Всё, что веет в воздухе, когда свершаются великие мировые события, всё, что в страшные минуты таится в людских сердцах, всё, что боязливо замыкается и прячется в душе, — здесь выходит на свет, свободно и непринуждённо: мы узнаем правду жизни и сами не знаем, каким образом.

Шекспир приобщается к мировому духу: как и тот, он проницает мир, от обоих ничего не скрыто. Но если удел мирового духа — хранить тайну до, а иногда и после свершения дела, то назначение поэта — разбалтывать её до срока или, в крайнем случае, делать нас её поверенными во время деяния. Прочный властелин, человек благомыслящий и ограниченный, увлечённый страстями или холодный наблюдатель, — все они как на ладони преподносят нам своё сердце, часто даже вопреки правдоподобию, каждый словоохотлив и красноречив. Довольно! Тайна должна быть раскрыта, хотя бы камням пришлось возвестить о ней. Даже неодушевлённое здесь поспешает на помощь, даже второстепенное соучаствует: стихии земные, морские и небесные явления, гром и молния, дикие звери подымают свой голос, порой как бы аллегорически, но всегда как прямые соучастники» [198].

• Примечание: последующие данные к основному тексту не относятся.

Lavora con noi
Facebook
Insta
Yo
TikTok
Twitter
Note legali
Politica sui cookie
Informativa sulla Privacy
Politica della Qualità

Тирада о Шекспире основывается на сходном личном опыте, потому что и за собой Гёте признаёт, хотя и скрыто, под маской Тассо, ту же склонность к проницательному наблюдению и вживанию:

Что нам дают история и жизнь,

Его душа воспринимает жадно.

Что было врозь, связует он умом

И мёртвое одушевляет чувством.

Порой облагораживает он

То, что для нас казалось повседневным;

Блуждает в собственном кругу волшебном

Чудесный человек и нас влечёт

Бродить с ним вместе, быть его друзьями[199].

Так говорит Леонора о Тассо. А принцесса замечает:

Поэта тонко ты обрисовала,

Что в царстве грёзы сладостной живёт.

И в поэзии, как и в науке, самой верной магической палочкой для отгадывания скрытого остаётся личный опыт, опирающийся на ту закономерность, которая повсюду наблюдается в явлениях. Геолог, ищущий глубокие залежи руды, и художник, который хочет понять по чувству симпатии чужие душевные тайны, одинаково исходят из познанного и многократно проверенного: «Опыт является лучшим путеводителем».

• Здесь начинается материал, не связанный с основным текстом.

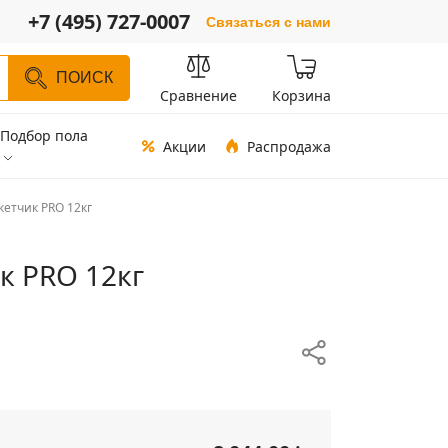
+7 (495) 727-0007
Связаться с нами
ПОИСК
Сравнение
Корзина
Подбор пола
Акции
Распродажа
кетчик PRO 12кг
к PRO 12кг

Уже не поэтическую характеристику, а личную исповедь и в юмористическом тоне даёт нам Гёте в письме из Рима:

«Если завершение моих произведений будет по-прежнему протекать под теми же созвездиями, мне придётся в течение этого года влюбиться в принцессу, чтобы написать «Тассо», и продать душу дьяволу, чтобы закончить «Фауста», хотя я ни к тому ни к другому не чувствую большой охоты. Потому что до сих пор было именно так» [200].

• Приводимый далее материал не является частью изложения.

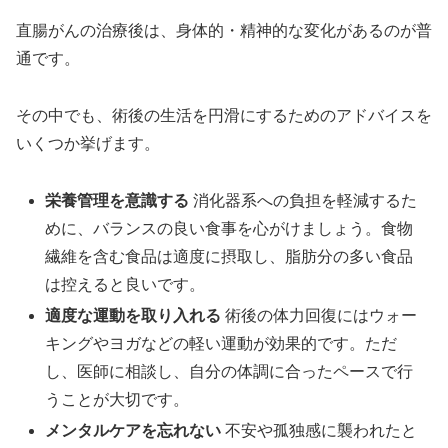
直腸がんの治療後は、身体的・精神的な変化があるのが普
通です。
その中でも、術後の生活を円滑にするためのアドバイスを
いくつか挙げます。
栄養管理を意識する
消化器系への負担を軽減するた
めに、バランスの良い食事を心がけましょう。食物
繊維を含む食品は適度に摂取し、脂肪分の多い食品
は控えると良いです。
適度な運動を取り入れる
術後の体力回復にはウォー
キングやヨガなどの軽い運動が効果的です。ただ
し、医師に相談し、自分の体調に合ったペースで行
うことが大切です。
メンタルケアを忘れない
不安や孤独感に襲われたと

Но ещё Буало познал эту истину, заявляя доктринерски, что для того, чтобы была высказана любовь, необходимо, чтобы она была пережита. Гёте ждёт возможности для подобных переживаний, чтобы и в объективных образах быть правдивым, исходить из такого же непосредственного опыта, как и в лирических вещах. А известно, что в последних он никогда не лицемерит и высказывает только то, что действительно гложет его сердце, «горит под ногтями». О его творчестве вообще говорилось, что всё в нём идёт от переживаний, от реального случая: «навеянное ветром» чуждо ему[201]. Байрон также признаёт: «Я не могу ни о чём писать, не убедившись в этом предварительно личным опытом, не имея действительного основания»[202].